Because the United States had no relations with Vietnam in 1991, the Emrichs arranged through the United Nations to go to Bangkok, where they were given visas by the Vietnamese and flew to Hanoi.
They timed their visit to arrive at what they believed was the crash site on November 17, the date in 1967 when the F4 Phantom jet piloted by Navy Captain William McGrath and carrying radar intercept officer Navy Lieutenant Commander Roger Emrich, 26, was shot down by a missile. It was also Eva's birthday.
The Emrichs said the Vietnamese were extremely cooperative. "I had these maps with coordinates where we thought the plane went down but they told me, 'We don't need your maps; we know where this is,' " said Elmer Emrich, a retired FBI agent.
With a car and translator provided by the Vietnamese, the Emrichs went to a village about 30 miles southeast of Hanoi, where they found the engines from Roger's plane propped up in front of the town hall as a symbol of local pride. A villager who had seen the plane go down took them to the site in a rice paddy 3 miles away. The spot was grown over, but Eva found a tiny piece of the wreckage to take back to the Pentagon as proof, along with photos of the site.
Still, the Emrichs had to wait until last December before U.S. search teams excavated the site and had a positive identification on Roger's remains. Commander Emrich, a Yale graduate who flew 135 combat missions over Vietnam, will be buried with full military honors at Arlington National Cemetery on May 2.
Ann Mills Griffiths, executive director of the National League of Families of the missing in Vietnam, said the Emrichs are not alone.
"Some of our members are getting so frustrated they're saying 'The heck with it, I'll go on my own' " she said." Unfortunately, they're almost always disappointed. It's not an easy thing to do."
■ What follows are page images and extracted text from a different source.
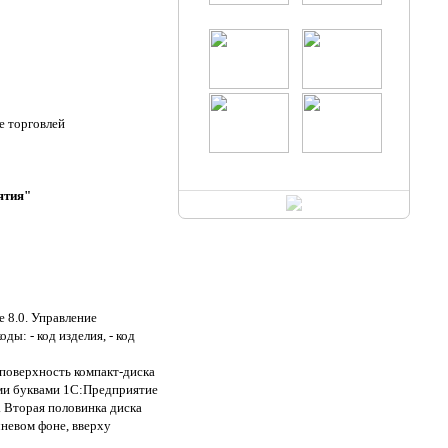
е торговлей
ятия"
е 8.0. Управление
ы: - код изделия, - код
поверхность компакт-диска
ыми буквами 1С:Предприятие
. Вторая половинка диска
невом фоне, вверху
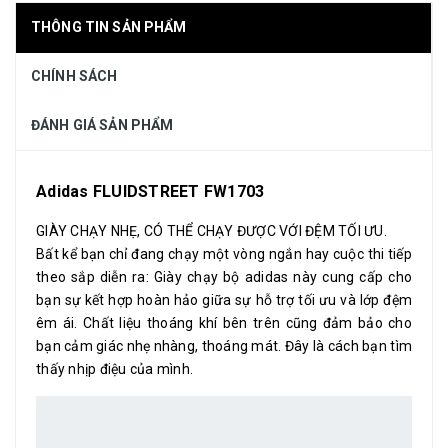
THÔNG TIN SẢN PHẨM
CHÍNH SÁCH
ĐÁNH GIÁ SẢN PHẨM
Adidas FLUIDSTREET FW1703
GIÀY CHẠY NHẸ, CÓ THỂ CHẠY ĐƯỢC VỚI ĐỆM TỐI ƯU.
Bất kể bạn chỉ đang chạy một vòng ngắn hay cuộc thi tiếp
theo sắp diễn ra: Giày chạy bộ adidas này cung cấp cho
bạn sự kết hợp hoàn hảo giữa sự hỗ trợ tối ưu và lớp đệm
êm ái. Chất liệu thoáng khí bên trên cũng đảm bảo cho
bạn cảm giác nhẹ nhàng, thoáng mát. Đây là cách bạn tìm
thấy nhịp điệu của mình.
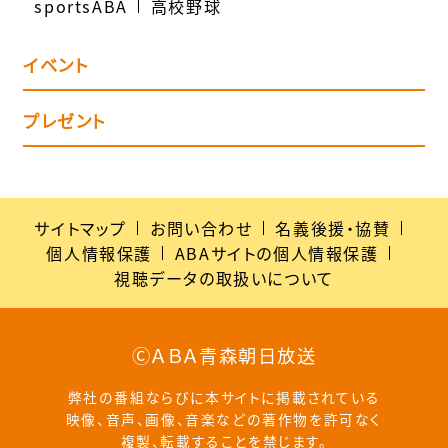
sportsABA
高校野球
イベント
プレゼント
サイトマップ
お問い合わせ
名義後援・協賛
個人情報保護
ABAサイトの個人情報保護
視聴データの取扱いについて
ⒸＡＢＡ青森朝日放送
弊社の番組ならびに本サイトに掲載されている
映像、音声、画像、音楽などの著作物を許可なく
複製、転載することを禁じます。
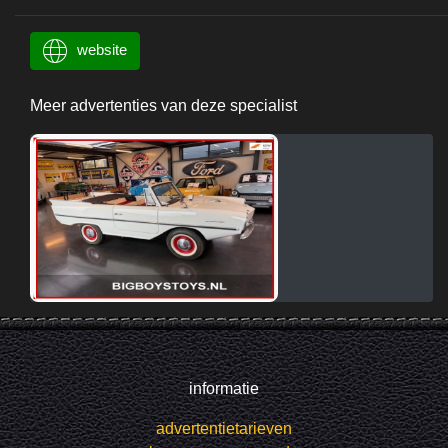
website
Meer advertenties van deze specialist
informatie
advertentietarieven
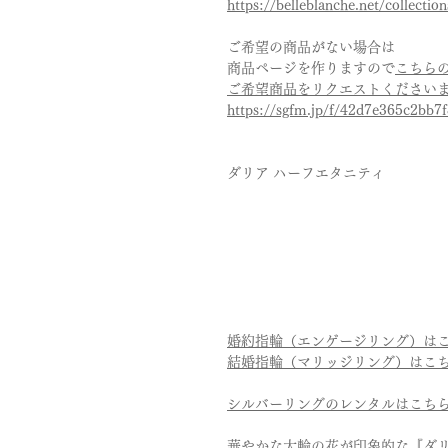
https://belleblanche.net/collection
ご希望の商品がない場合は
商品ページを作りますので
こちら
ご希望商品をリクエストください
https://sgfm.jp/f/42d7e365c2bb
ダリア ハーフエタニティ
婚約指輪（エンゲージリング）は
結婚指輪（マリッジリング）はこ
シルバーリングのレンタルはこち
華やかな大輪の花が印象的な『ダ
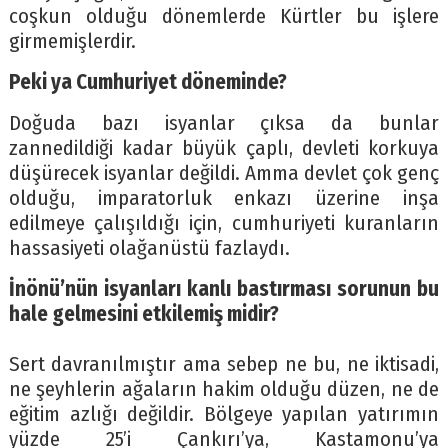
coşkun olduğu dönemlerde Kürtler bu işlere
girmemişlerdir.
Peki ya Cumhuriyet döneminde?
Doğuda bazı isyanlar çıksa da bunlar
zannedildiği kadar büyük çaplı, devleti korkuya
düşürecek isyanlar değildi. Amma devlet çok genç
olduğu, imparatorluk enkazı üzerine inşa
edilmeye çalışıldığı için, cumhuriyeti kuranların
hassasiyeti olağanüstü fazlaydı.
İnönü’nün isyanları kanlı bastırması sorunun bu
hale gelmesini etkilemiş midir?
Sert davranılmıştır ama sebep ne bu, ne iktisadi,
ne şeyhlerin ağaların hakim olduğu düzen, ne de
eğitim azlığı değildir. Bölgeye yapılan yatırımın
yüzde 25’i Çankırı’ya, Kastamonu’ya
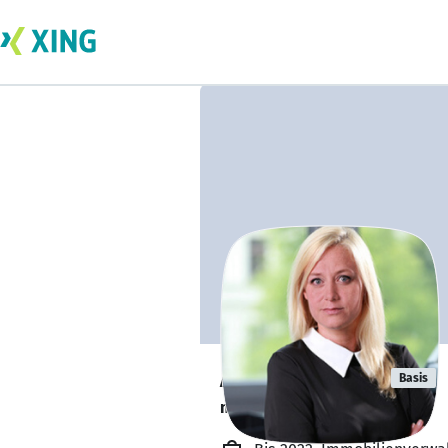
Anja Demant
Basis
macht ein Sabbatical.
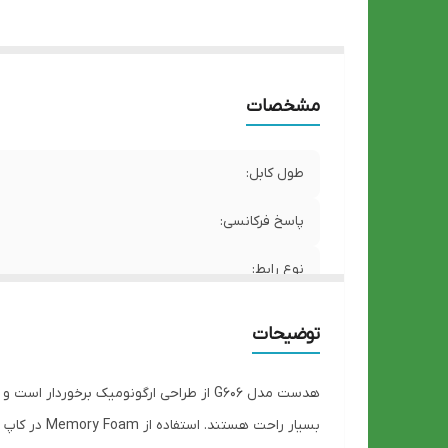
نو
مشخصات
طول کابل:
پاسخ فرکانسی:
نوع رابط:
وزن:
توضیحات
قطر درایور
امپدانس:
بسیار راحت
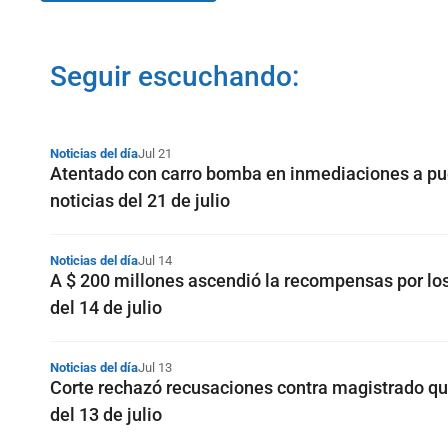
Seguir escuchando:
Noticias del día
Jul 21
Atentado con carro bomba en inmediaciones a pues
noticias del 21 de julio
Noticias del día
Jul 14
A $ 200 millones ascendió la recompensas por l
del 14 de julio
Noticias del día
Jul 13
Corte rechazó recusaciones contra magistrado que
del 13 de julio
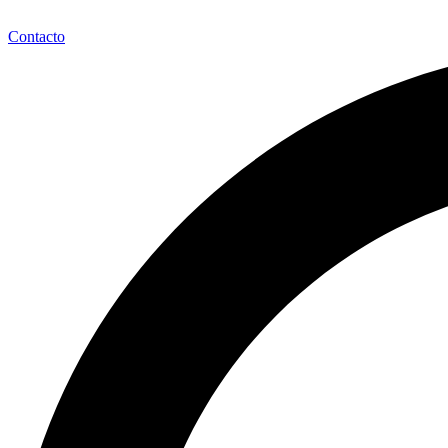
Contacto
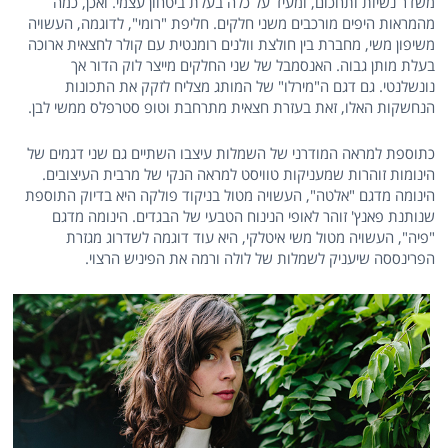
משדר נשיות ותחכום, ומעיד על כלה בעלת ביטחון עצמי. ואכן, כמה
מהמראות היפים מורכבים משני חלקים. חליפת "רומי", לדוגמה, העשויה
משיפון משי, מחברת בין חולצת וולנים רומנטית עם קולר לחצאית ארוכה
בעלת מותן גבוה. האנסמבל של שני החלקים מייצר לוק הדור אך
נונשלנטי. גם דגם ה"מירלו" של המותג מצליח לזקק את התכונות
הנחשקות האלו, זאת בעזרת חצאית מתרחבת וטופ סטרפלס ממשי לבן.
כתוספת למראה המודרני של השמלות עיצבו השתיים גם שני דגמים של
הינומות זוהרות שמעניקות טוויסט למראה הנקי של מרבית העיצובים.
הינומה מדגם "אלטה", העשויה מטול בניקוד פולקה היא בדיוק התוספת
שנותנת פאנץ' זוהר לאופי הנינוח הטבעי של הבגדים. הינומה מדגם
"פיה", העשויה מטול משי איטלקי, היא עוד דוגמה לשדרוג מגזרת
הפרינססה שיעניק לשמלות של לולה ורמה את הפיניש הרצוי.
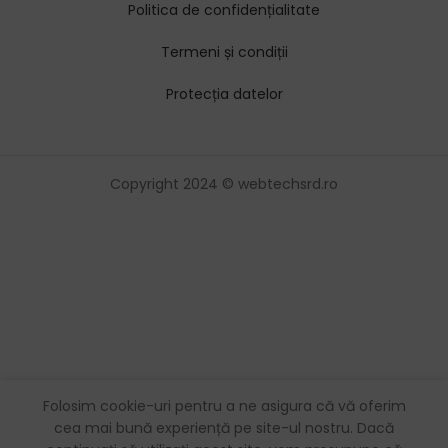
Politica de confidențialitate
Termeni și condiții
Protecția datelor
Copyright 2024 © webtechsrd.ro
Folosim cookie-uri pentru a ne asigura că vă oferim
cea mai bună experiență pe site-ul nostru. Dacă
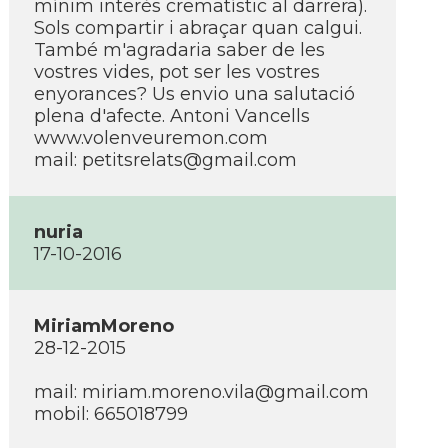
mí­nim interès crematí­stic al darrera).
Sols compartir i abraçar quan calgui.
També m'agradaria saber de les
vostres vides, pot ser les vostres
enyorances? Us envio una salutació
plena d'afecte. Antoni Vancells
www.volenveuremon.com
mail: petitsrelats@gmail.com
nuria
17-10-2016
MiriamMoreno
28-12-2015
mail: miriam.moreno.vila@gmail.com
mobil: 665018799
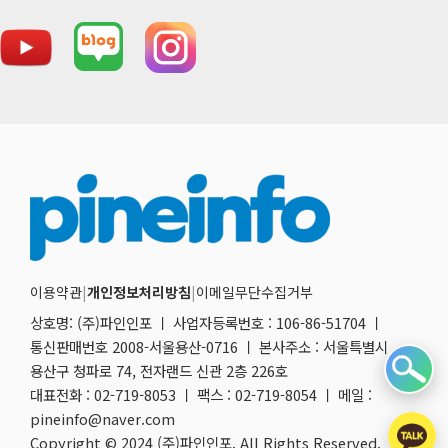
이용약관
|
개인정보처리방침
|
이메일무단수집거부
상호명: (주)파인인포 ㅣ 사업자등록번호 : 106-86-51704 ㅣ
통신판매번호 2008-서울용산-0716 ㅣ 본사주소 : 서울특별시
용산구 청파로 74, 전자랜드 신관 2층 226호
대표전화 : 02-719-8053 ㅣ 팩스 : 02-719-8054 ㅣ 메일 :
pineinfo@naver.com
Copyright © 2024 (주)파인인포. All Rights Reserved.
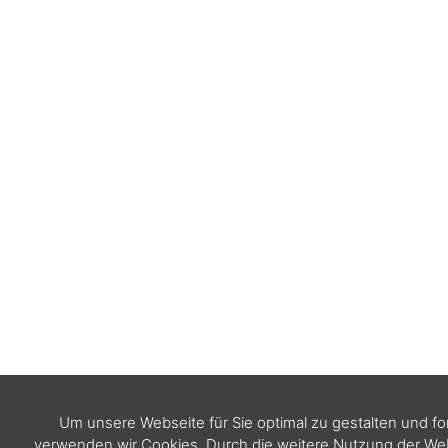
Um unsere Webseite für Sie optimal zu gestalten und f
verwenden wir Cookies. Durch die weitere Nutzung der W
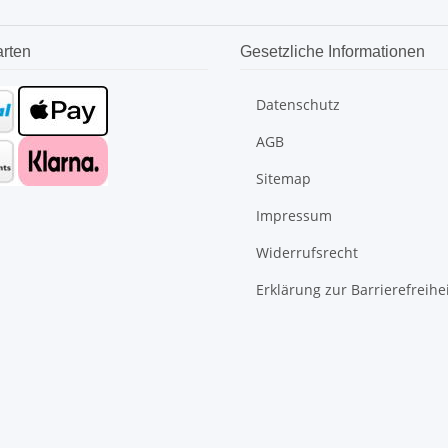
rten
Gesetzliche Informationen
Datenschutz
AGB
Sitemap
Impressum
Widerrufsrecht
Erklärung zur Barrierefreihe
Major Barbara Claypool, with the U.S. Joint Task Force for Full Accounting in Hawaii, said she fully understands the anxiety of the Preiss family. But, she said, the agreement with the Laotians is to search from north to south. The next 40-member search team will go to Kham Muon province late next month for a 30-day stay, and another will go to Savanna Khet province about a month after the Kham Muon team comes out, Claypool said. She said that the site where Bobby Preiss was killed on patrol in 1970 is in Xekong province, two provinces south of Savanna Khet.
"All the families have been waiting for far too long," Claypool said.